- Born: 27 July 1929 Gosport
- Died: 21 October 2008 (aged 79)
- Alma mater: University of Southampton ;
- Awards: Lise Meitner Prize (2002); Institute of Physics Ernest Rutherford Medal and Prize (1994); Fellow of the Royal Society ;
- Academic career
- Institutions: Atomic Energy Research Establishment (1951–); University of Sussex (1962–1994) ;
- Doctoral advisor: Hermann Arthur Jahn

= James Philip Elliott =

British physicist

James Philip "Phil" Elliott (born 27 July 1929 in Gosport; died 21 October 2008 in Lewes) was a British theoretical nuclear physicist.

==Life==
Elliott studied at the University of Southampton, where he graduated in physics in 1949 and received his doctorate in theoretical nuclear physics under Hermann Arthur Jahn. From 1951 he was in the theory department of the Atomic Energy Research Establishment in Harwell. First he worked on neutron transport in reactors before turning to the core structure. In cooperation with the head of the theory department Brian Flowers, fundamental work was carried out in the 1950s that helped to unite the shell model with collective models of the core structure. In particular, they investigated the structure of light nuclei (oxygen, fluorine). He was at the University of Rochester for a year and was from 1962 professor at the University of Sussex, where he retired in 1994, but remained scientifically active until his death. From 1979 to 1984 he was dean of the Faculty of Mathematics and Science.

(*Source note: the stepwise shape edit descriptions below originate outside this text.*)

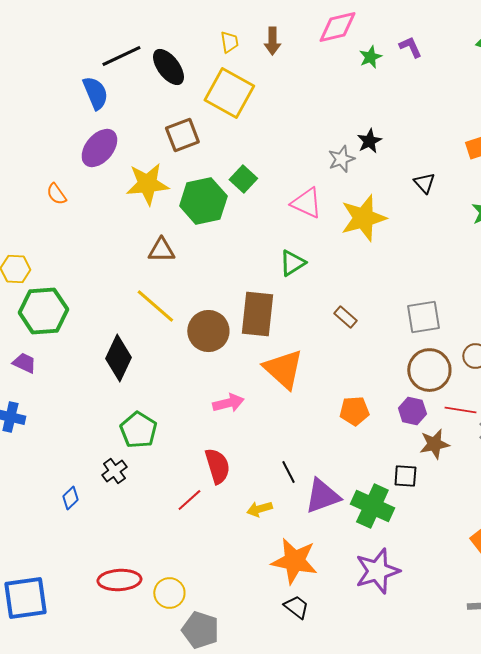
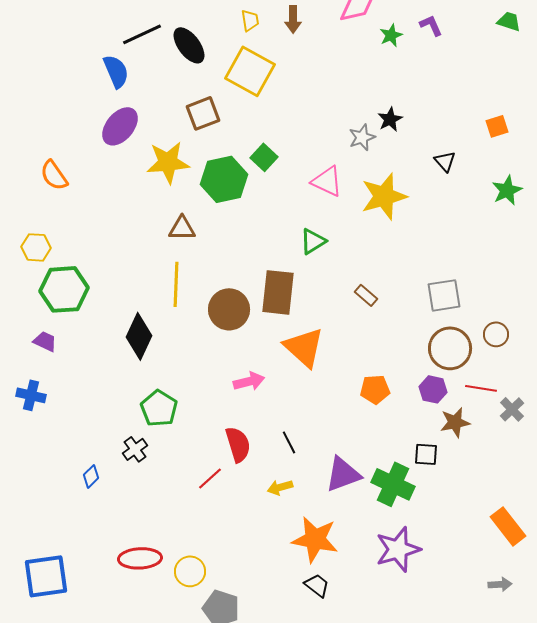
orange semicircle: (56, 194) -> (54, 175), moved, size x1.4
yellow line: (155, 306) -> (176, 284), turned 51
black line: (288, 472) -> (289, 442), moved

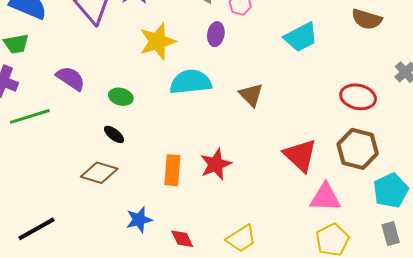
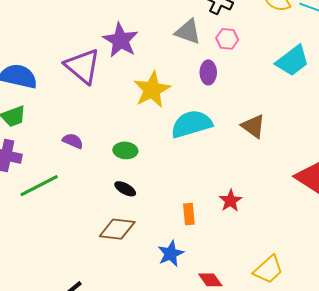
purple semicircle: (71, 78) -> (73, 141), size x0.7
red star: (216, 164) -> (230, 201), size x0.7
orange rectangle: (172, 170) -> (189, 214), size x0.7
blue star: (139, 220) -> (171, 254), moved

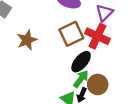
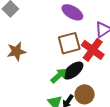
brown star: (27, 40) -> (16, 51), moved
green arrow: (81, 79) -> (59, 76), moved

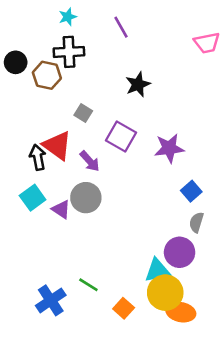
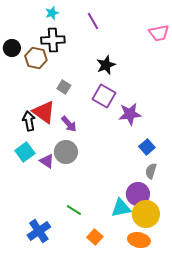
purple square: (121, 136) -> (104, 96), moved
green line: (88, 285) -> (74, 210), moved
yellow circle: (165, 293) -> (146, 214), moved

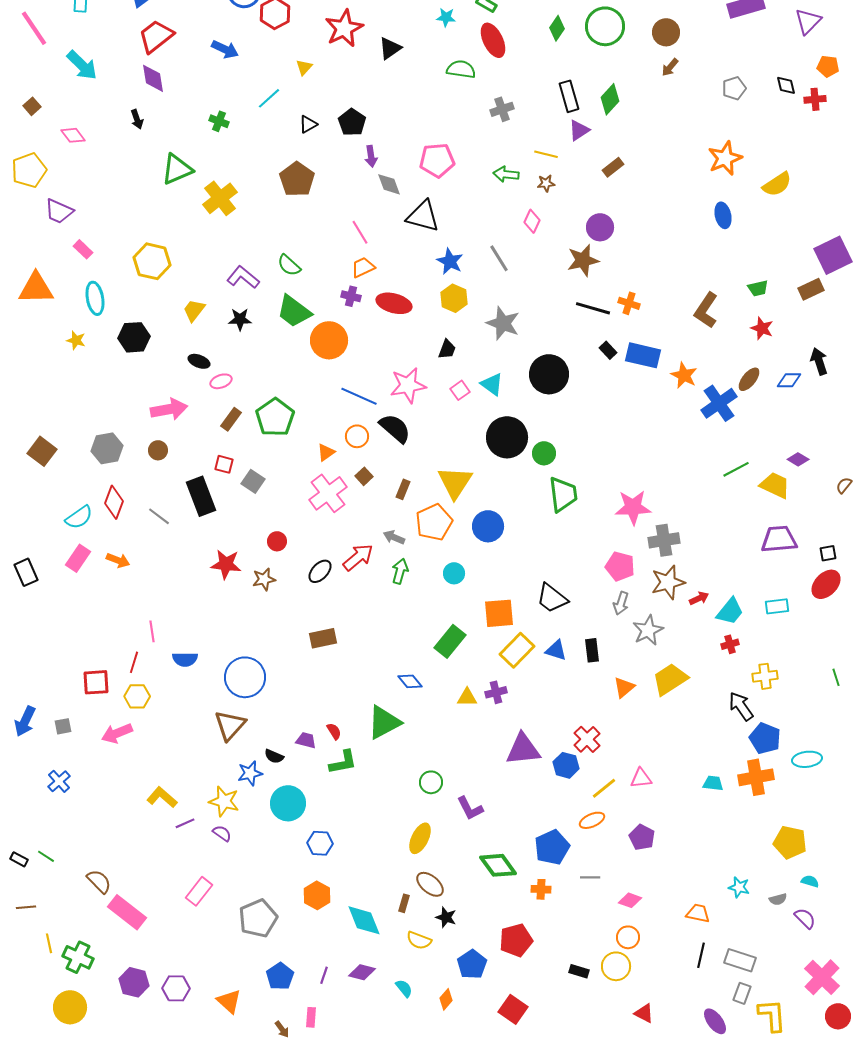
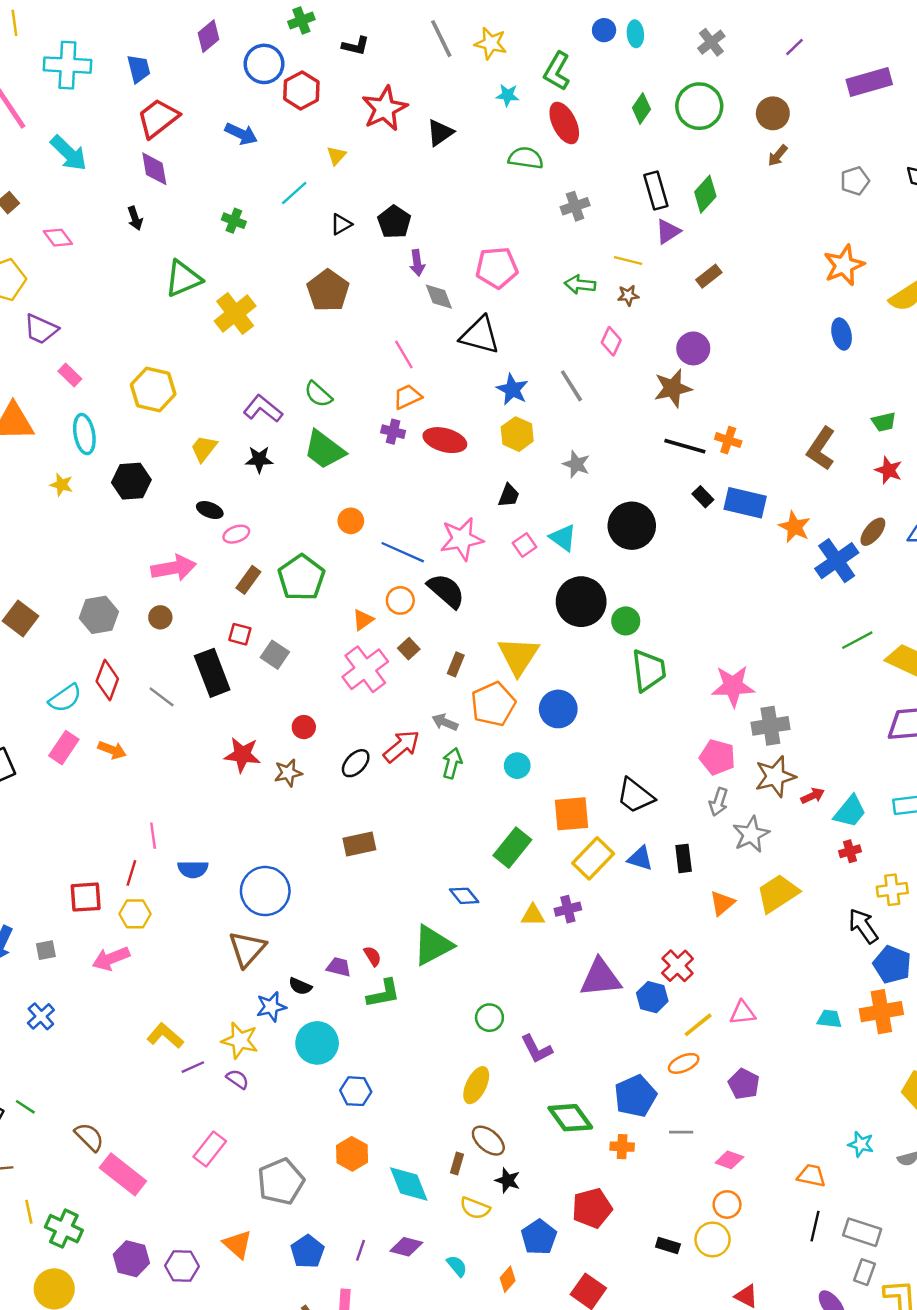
gray star: (503, 323) -> (576, 464), size x0.7
orange circle: (329, 340) -> (351, 521), moved, size x0.6
orange triangle: (229, 1001) -> (237, 1244), moved

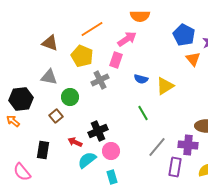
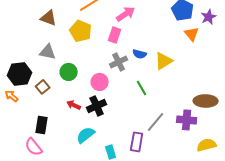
gray cross: (100, 80) -> (119, 62), moved
brown square: (56, 116) -> (43, 87), moved
red arrow: (75, 142) -> (74, 105), moved
pink circle: (111, 151) -> (100, 82), moved
purple rectangle: (175, 167) -> (137, 142), moved
pink semicircle: (22, 172) -> (34, 147), moved

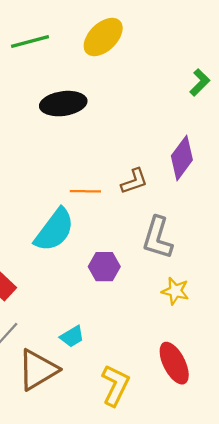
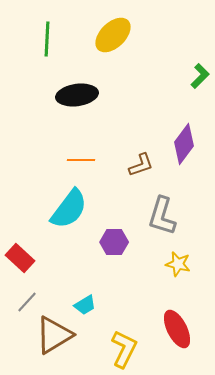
green line: (30, 41) -> (47, 39), turned -72
orange line: (85, 191) -> (81, 160), moved

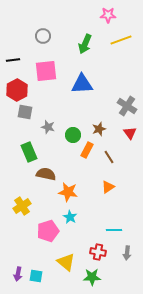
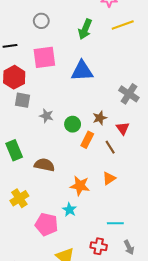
red triangle: (130, 133) -> (123, 128), moved
green rectangle: (29, 152) -> (14, 150), moved
orange star: (68, 192) -> (80, 186), moved
pink pentagon: (48, 231) -> (46, 224), turned 30
gray arrow: (127, 253) -> (129, 247), turned -32

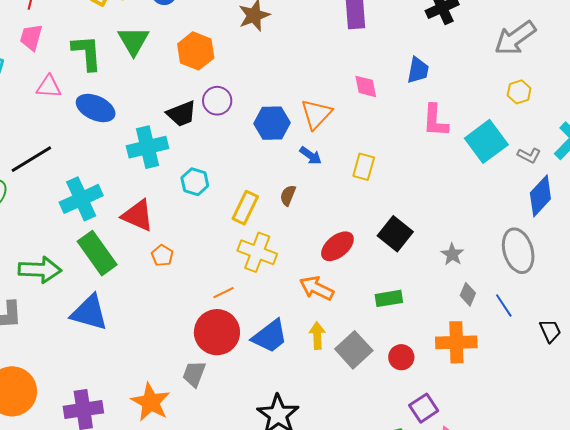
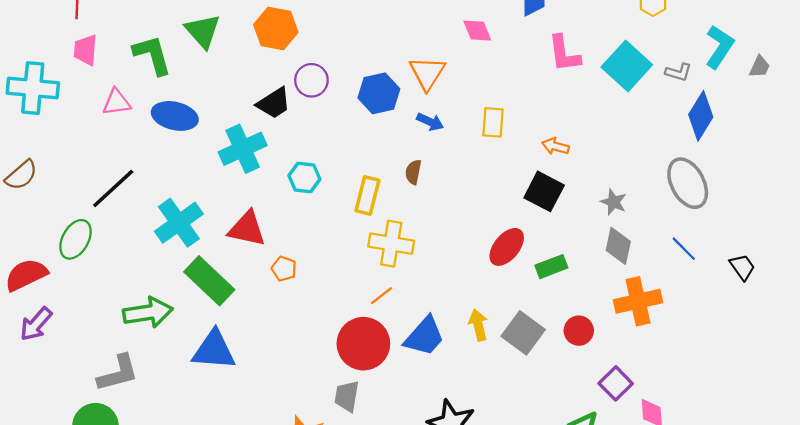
red ellipse: (337, 246) -> (507, 247), moved
orange arrow: (317, 288) -> (555, 146), moved, size x0.7
orange line: (223, 293) -> (382, 296), moved
gray diamond: (468, 294) -> (618, 246), moved, size x1.4

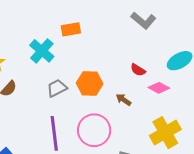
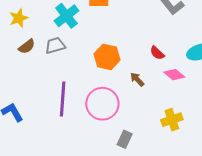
gray trapezoid: (57, 88) -> (55, 45), moved
yellow cross: (165, 133) -> (172, 120), size x0.7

Elliott was a pioneer in the application of group theory in nuclear physics with work on the application of the SU(3) group in the theory of nuclear structure in 1958. He also wrote a monograph on group theory applications in physics. He later developed interaction matrix elements for nuclear structure calculations (for example with Hartree-Fock methods) at the University of Sussex, which were derived from scattering matrix elements of free nucleons and which became known as Sussex Matrix Elements. In the 1980s he dealt with the interacting boson model and its justification in shell theory.

He was married to Mavis Avery and had a son and a daughter. His hobbies were opera and gardening.
==Honours and awards==

Elliott was elected to the Royal Society in 1980. He was awarded the Ernest Rutherford Medal and Prize of the Institute of Physics in 1994 and the Lise Meitner Prize of the European Physical Society in 2002.